Greenbush Road has been a destination spot for trick or treating for some time, but this year the neighborhood is really bringing its ghosting-or-gifting game.

“This year, we’re making it safer, better and more fun,” said Greenbush Road resident Eli Lesser-Goldsmith, adding that safety is paramount.

After conversations with a number of people with long memories, it seems no one knows when Greenbush became the Halloween happening place in Charlotte. Many said it just probably just happened organically.

Photo by Lee Krohn As in years past, the intersection of Greenbush and Ferry roads will be center of Halloween celebration in West Charlotte. Here’s a photo of the monument there from last year.
Photo by Lee Krohn. As in years past, the intersection of Greenbush and Ferry roads will be center of Halloween celebration in West Charlotte. Here’s a photo of the monument there from last year.

As any kid knows, the best place for trick or treating is somewhere with houses close together. You want to get the most treats with the least trekking.

This is one holiday that is not well served by the land-use regulation of five acres for every house, and Greenbush was settled before that became a local building standard.

Besides denser, more treat-rich housing, this year the area will have the added attraction of live music. Lesser-Goldsmith has booked local music legend Lowell Thompson and his band, playing from 5:30-7:30 p.m. in the parking lot of the Old Brick Store.

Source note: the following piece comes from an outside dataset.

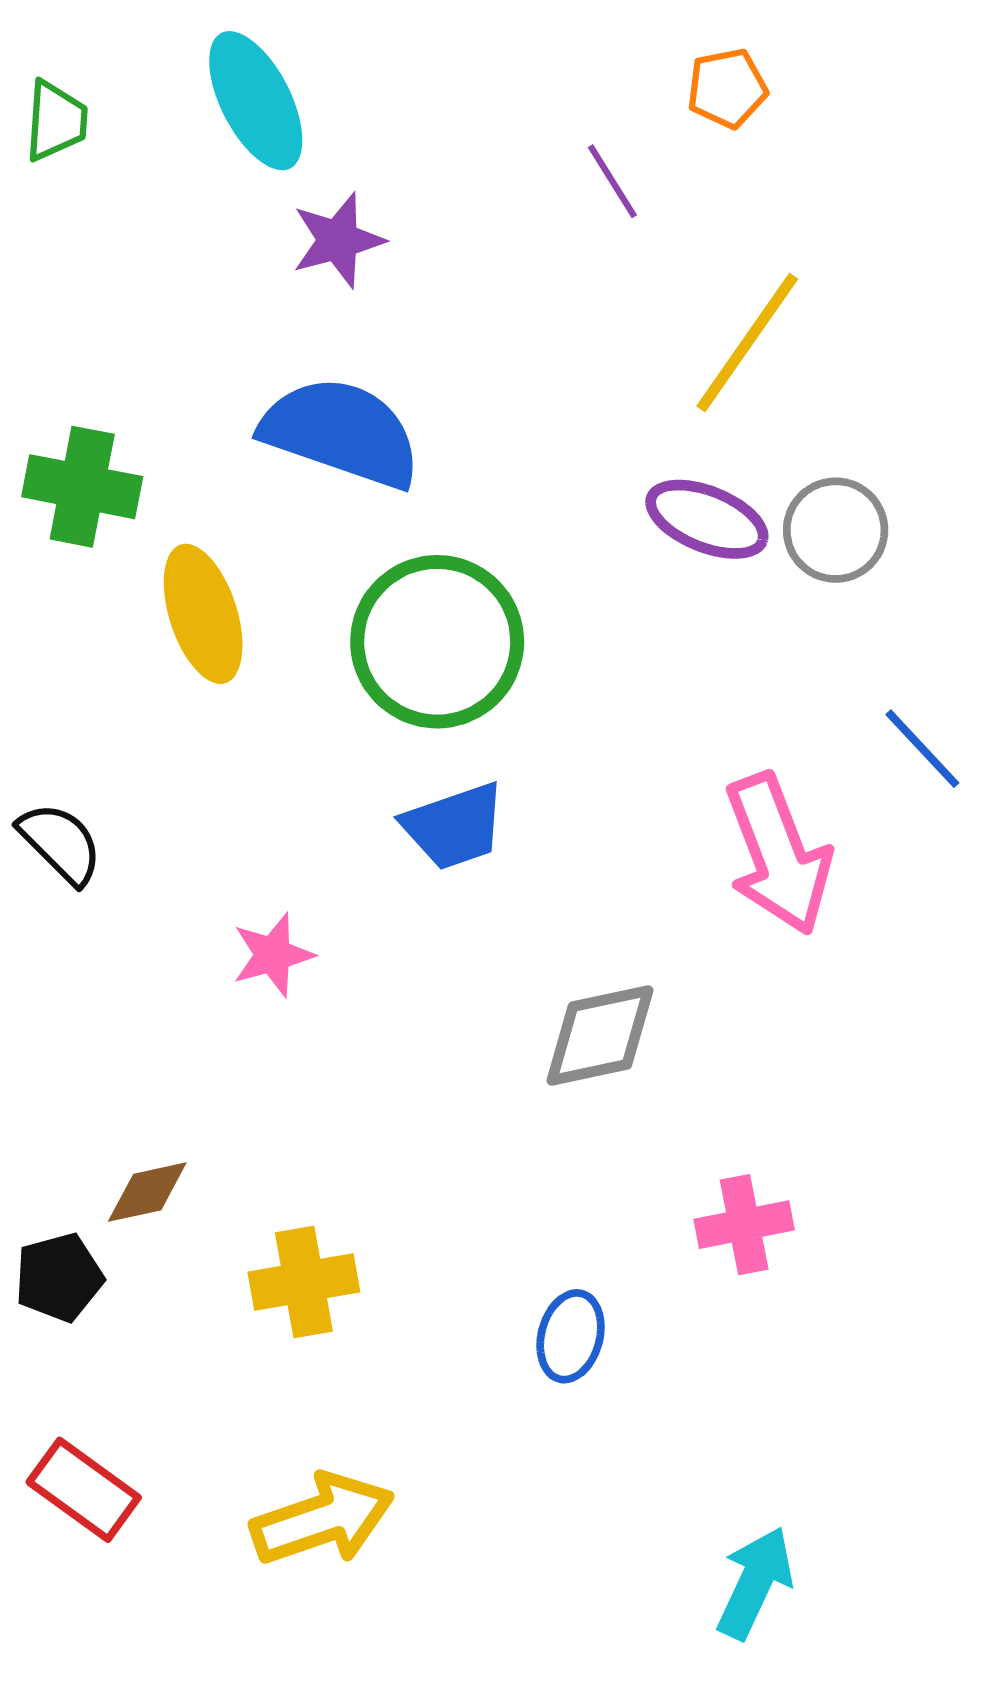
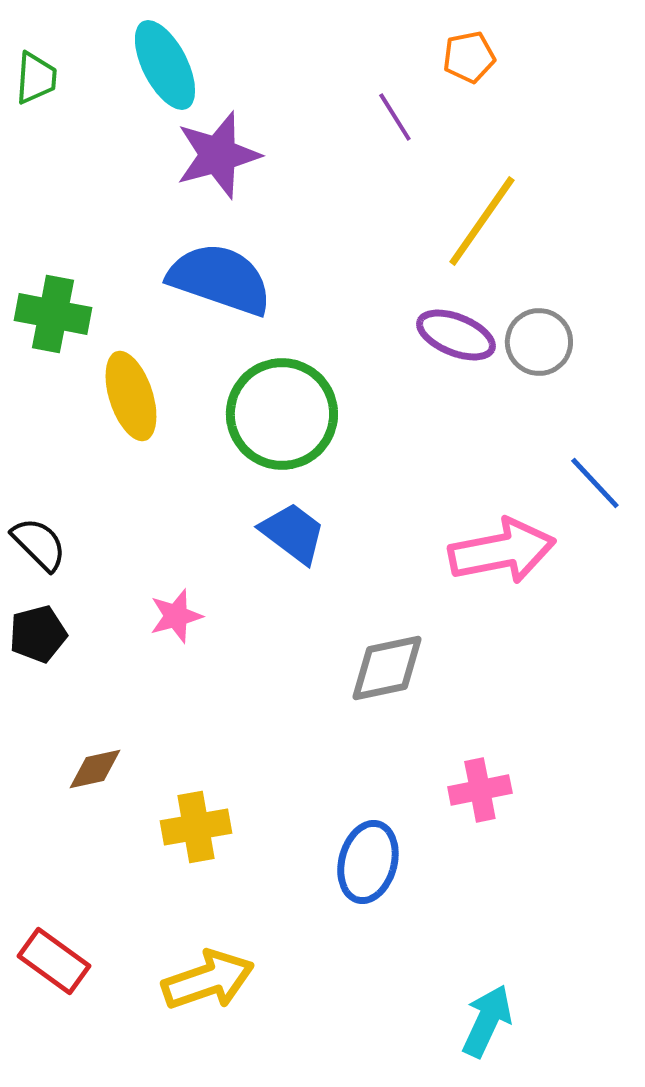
purple star: (338, 240) -> (218, 155), size x1.4
blue trapezoid: (454, 826) -> (293, 533), turned -124
pink arrow: (778, 854) -> (502, 551), turned -80
black pentagon: (59, 1277) -> (38, 634), moved
blue ellipse: (571, 1336) -> (368, 862), size x1.4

In years past, Greenbush Road has been “informally closed” from the Old Brick Store for a mile or so to the north with cars still being allowed through, but with the town constable Josh Flore and state police officers slowing vehicles down and stopping traffic at Ferry and Greenbush roads for trick or treaters to cross and hit the houses south of the intersection for candy canvassing.

This year Greenbush will be closed 4:30-8:30 p.m. Cars approaching from the north will be detoured to Lake Road, Lesser-Goldsmith said.

Housing density wasn’t the No. 1 priority for Charlotte Selectboard member Matt Krasnow when he was in elementary school; it was the quality of the treats, so he often trick-or-treated elsewhere in town.

“My parents drove me to the houses on One Mile Road. Miss Titus from Titus Farm had the best popcorn caramel balls,” Krasnow said.

Lots of people cited Ethel Atkins’ fudge as one of the attractions of trick-or-treating on Greenbush Road. Atkins, who cooked in the lunchroom at Charlotte Central School for many years, lived just south of the Ferry and Greenbush intersection. The eyes of those who remembered her fudge rolled back in their heads and they began to salivate with Pavlovian fervor at the memory. After she died, for some years the Charlotte Senior Center gave out fudge.

Historically, the fire and rescue station has been a happy Halloween hunting ground, and this year chief Justin Bliss said the station will be participating. They will be handing out candy — presumably not fireballs — at the station and helping to make sure the walk from the senior center and the town hall will be safe.

Lesser-Goldsmith is encouraging people to park in this vicinity and walk up to Greenbush where parking is severely limited. For those coming from the south headed north on Greenbush, there is parking at The Old Lantern.

Marilyn Richardson said, when she and her late husband, dentist Spin Richardson, bought their house on Greenbush in 1974 just north of the Old Brick Store, Halloween was already popular there. They knew they had to do something special. In line with her husband’s profession, they gave out toothbrushes.

Every year, the popularity of the area for trick-or-treating grew. The first year they gave out about 80 toothbrushes. In 2015, her last year before she moved to Burlington, almost 300 kids got toothbrushes.

Lesser-Goldsmith said he expects at least 1,000 for this year spooktacular festivities.

Richardson said one of the things she enjoyed through the years was the number of adults who were costumed. “As much fun as watching the kids, was watching the parents.”

For at least a decade the town has paid for gas-powered lights at the intersection, but this year the event will have battery-powered lights that are quiet and sustainable.

The use of the parking lot at the Old Brick Store and electricity for the band is due to the generosity of store owners Whitney and Erich Finley, Lesser-Goldsmith said.